Personal information
- Full name: Rodrigo Olivares Aramburu
- National team: Chile
- Born: 31 July 1976 (age 49) Santiago, Chile
- Height: 1.96 m (6 ft 5 in)
- Weight: 82 kg (181 lb)

Sport
- Sport: Swimming
- Strokes: Freestyle

= Rodrigo Olivares =

Chilean swimmer

Rodrigo Olivares Aramburu (born July 31, 1976, in Santiago) is a retired Chilean swimmer, who specialized in sprint freestyle events. Olivares competed only in a sprint freestyle at the 2000 Summer Olympics in Sydney. He achieved FINA B-standards of 23.32 (50 m freestyle) and 52.31 (100 m freestyle) from the Pan American Games in Winnipeg, Manitoba, Canada. In the 100 m freestyle, Olivares placed sixty-two on the morning prelims.
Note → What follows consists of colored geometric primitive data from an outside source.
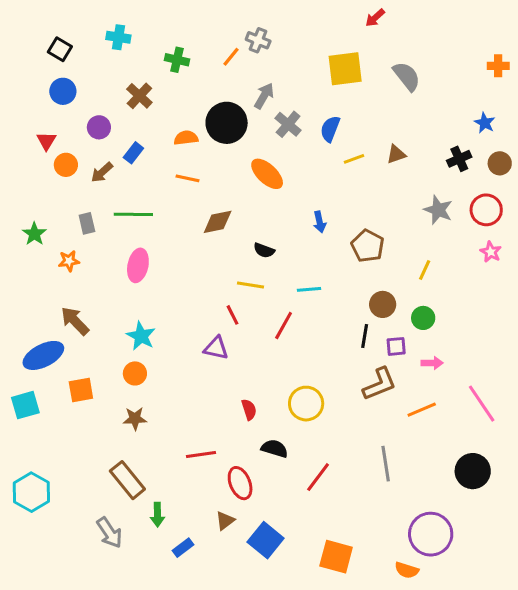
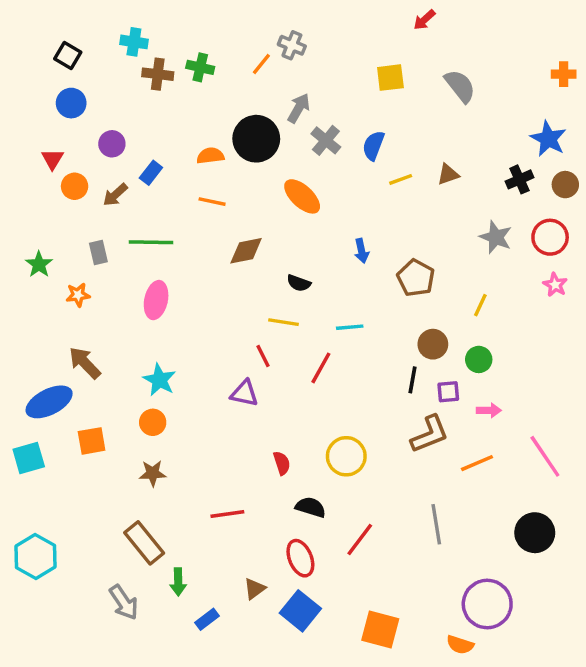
yellow square: (345, 69) -> (390, 78), size x0.7
brown cross: (139, 96) -> (158, 74), moved, turned -36
blue star: (485, 123) -> (548, 139), size x1.5
red ellipse: (240, 483) -> (300, 558), moved

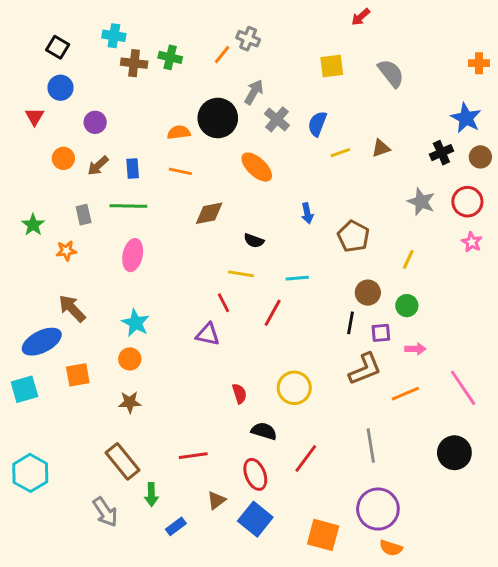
red triangle: (52, 159) -> (35, 117), moved
blue rectangle: (151, 173) -> (133, 168), moved, turned -42
red line: (227, 514) -> (193, 456), moved
purple circle: (487, 604) -> (378, 509), moved

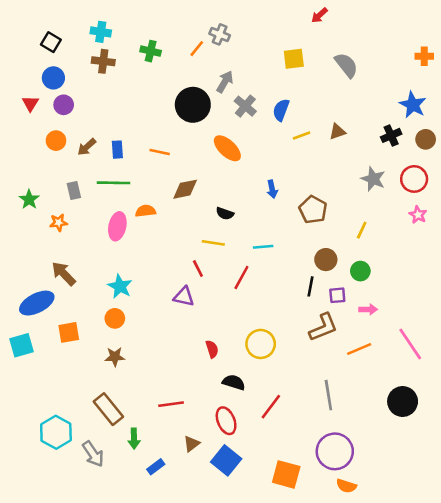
brown cross: (134, 63) -> (103, 61), moved
purple circle: (95, 122) -> (64, 105), moved
orange semicircle: (179, 132) -> (146, 211), moved
cyan hexagon: (30, 473) -> (56, 432), moved

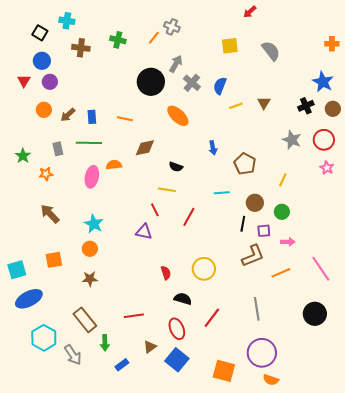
cyan cross: (101, 32) -> (67, 21), moved
brown triangle: (337, 132) -> (264, 103), turned -40
cyan line: (263, 247) -> (222, 193), moved
blue ellipse: (37, 303) -> (29, 299), moved

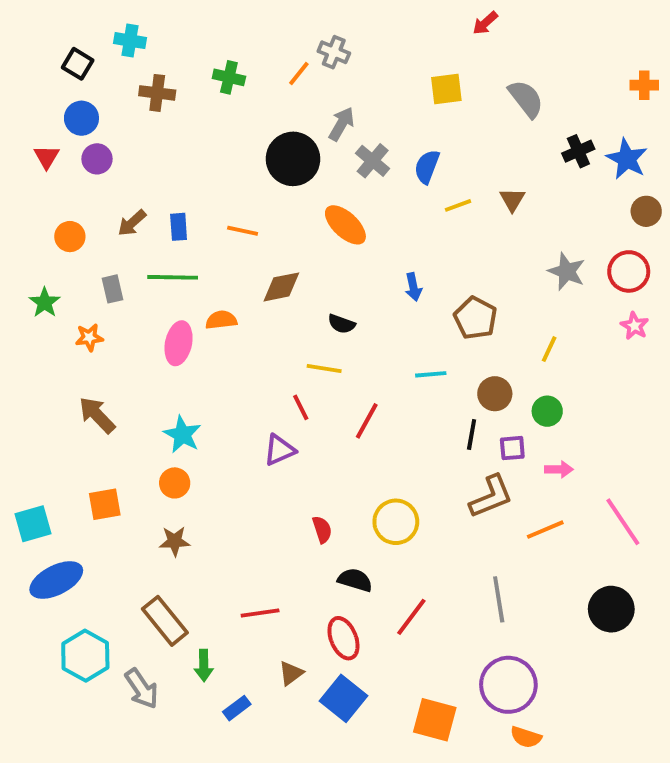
black cross: (306, 106) -> (578, 151), moved
orange circle: (44, 110) -> (70, 237), moved
purple triangle: (144, 232) -> (279, 450), turned -36

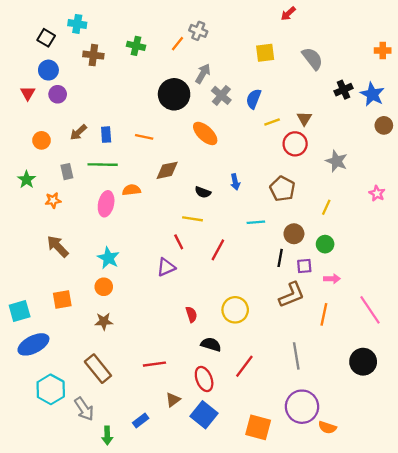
red circle: (629, 271) -> (295, 144), moved
blue arrow: (413, 287) -> (235, 182), moved
orange line: (545, 530) -> (324, 314), turned -55
green arrow: (204, 665) -> (107, 435), moved
orange semicircle: (526, 737) -> (327, 427), moved

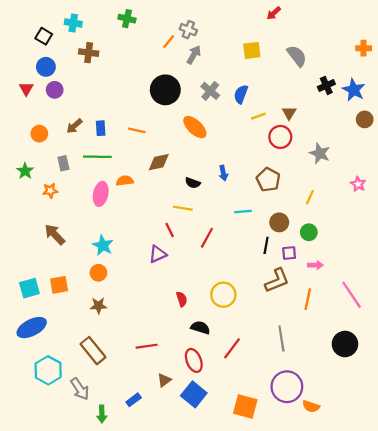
green cross: (136, 46) -> (127, 19), moved
gray arrow: (203, 74) -> (194, 55), moved
cyan square: (20, 311) -> (29, 288), moved

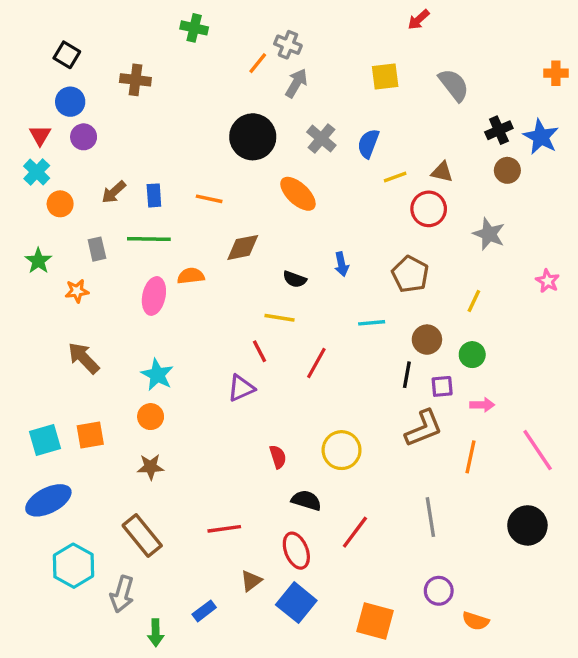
cyan cross: (73, 23) -> (37, 172), moved, turned 35
brown triangle: (289, 113) -> (442, 172), turned -48
brown circle: (365, 119) -> (507, 170), moved
purple circle: (287, 387) -> (439, 591), size x0.6
gray arrow: (80, 389) -> (122, 594), turned 50

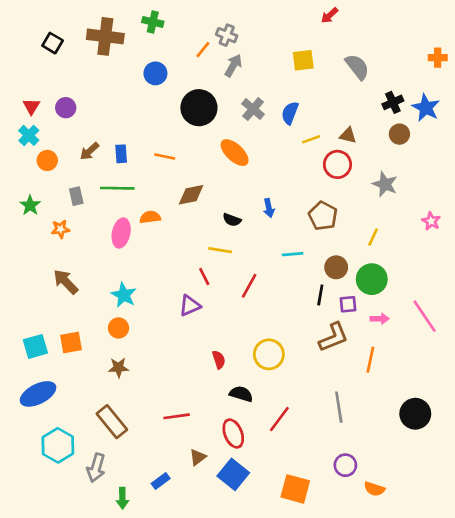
brown cross: (135, 80) -> (105, 36), moved, size x1.5
blue circle: (70, 102) -> (155, 73), moved
green circle: (472, 355) -> (372, 279), size x1.5
pink line: (538, 450) -> (425, 316), moved

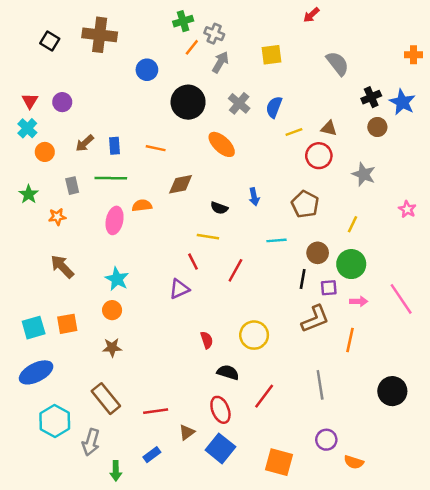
green cross: (153, 22) -> (183, 21), moved, turned -30
yellow square: (303, 60) -> (272, 55), moved
red line: (177, 416) -> (156, 411), moved

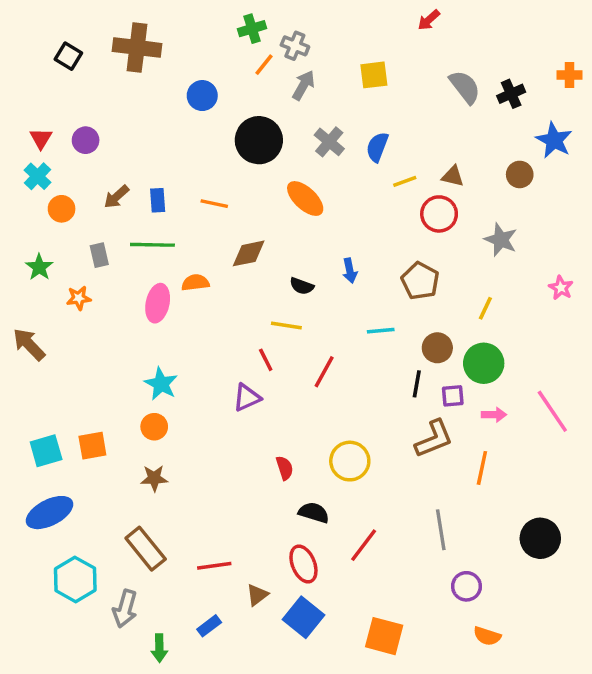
black cross: (371, 97) -> (511, 94), moved
brown arrow: (62, 267) -> (29, 344), moved
purple circle: (326, 440) -> (467, 586), moved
Swimming in heat five, he rounded out the field to last place by almost a full second behind Zimbabwe's Glen Walshaw in 53.50. Two days later, in the 50 m freestyle, Olivares participated in heat five against seven other swimmers, including three-time Olympians Richard Sam Bera of Indonesia and Allan Murray of the Bahamas, top 16 finalist in Atlanta four years earlier. Failing to improve his standard, he settled only for seventh place and fifty-fifth overall in 54.50, a 1.38-second deficit behind winner Ravil Nachaev of Uzbekistan.